# 1. Preparing dataset

## Load dataset from Google Drive

In [1]:
from google.colab import drive
drive.mount('/content/drive')

Mounted at /content/drive


In [2]:
ls '/content/drive/MyDrive/PROJECT_LAB/mCNN_GLUCOSE/'

bin_matrix_class1.zip  class1_5folds_smote.zip  pssm_flat_class1.zip
bin_matrix_class2.zip  class2_5folds_smote.zip  pssm_flat_class2.zip
bin_matrix_class3.zip  class3_5folds_smote.zip  pssm_flat_class3.zip


In [3]:
!cp /content/drive/MyDrive/PROJECT_LAB/mCNN_GLUCOSE/pssm_flat_class1.zip ./
!unzip pssm_flat_class1.zip

Archive:  pssm_flat_class1.zip
  inflating: pssm_flat_class1/pssm_class1_test.csv  
  inflating: pssm_flat_class1/pssm_class1_train.csv  
  inflating: pssm_flat_class1/pssm_class1_train_smote.csv  


In [4]:
MAXSEQ      = 2291
NUM_FEATURE = 20
BATCH_SIZE  = 256

NUM_CLASSES = 2
# CLASS_NAMES = ['Non-FAD','FAD']
EPOCHS      = 100

In [5]:
import csv
import pandas as pd
import numpy as np

def load_ds(file_path):
  NUM_SAMPLES = 0
  with open(file_path) as file:
    NUM_SAMPLES = sum(1 for row in file)

  data = np.zeros((NUM_SAMPLES, MAXSEQ * NUM_FEATURE), dtype=np.float32 )
  labels = np.zeros((NUM_SAMPLES, 1), dtype=np.uint8 )

  with open(file_path) as file:
    file = csv.reader(file, delimiter = ',')
    m = 0
    for row in file:
      labels[m] = int(row[0])
      data[m] = np.array(row[1:]).astype('float32')
      m += 1
      print(f"\rReading {file_path}...\t{m}/{NUM_SAMPLES}", end='')
  print('\tDone')
  return data, labels

In [6]:
x_train, y_train = load_ds('pssm_flat_class1/pssm_class1_train_smote.csv')
x_test, y_test = load_ds('pssm_flat_class1/pssm_class1_test.csv')

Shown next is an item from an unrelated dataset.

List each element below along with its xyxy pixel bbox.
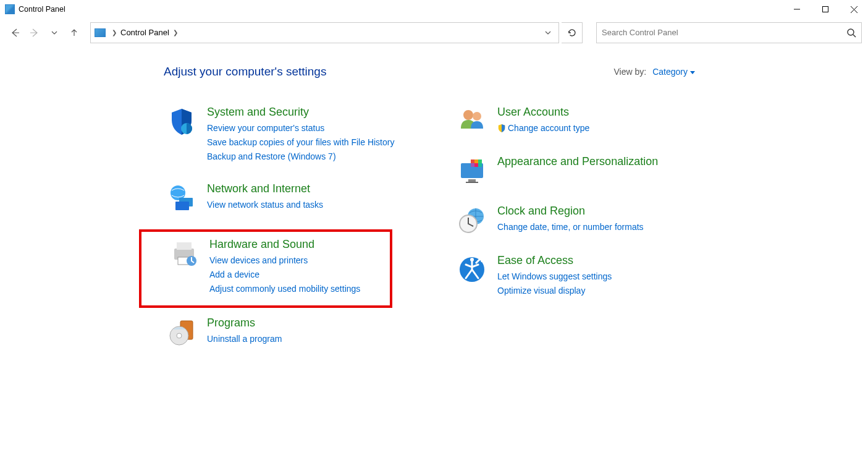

# Add a channels dimension
x_train = np.reshape( x_train, [-1,1, MAXSEQ, NUM_FEATURE] )
x_test = np.reshape( x_test, [-1,1, MAXSEQ, NUM_FEATURE] )

print(f"Train shape: {x_train.shape}")
print(f"Test shape: {x_test.shape}")

print(f"Train label shape: {y_train.shape}")
print(f"Test label shape: {y_test.shape}")

# Convert to categorical labels
import tensorflow as tf

y_train = tf.keras.utils.to_categorical(y_train,NUM_CLASSES)
y_test = tf.keras.utils.to_categorical(y_test,NUM_CLASSES)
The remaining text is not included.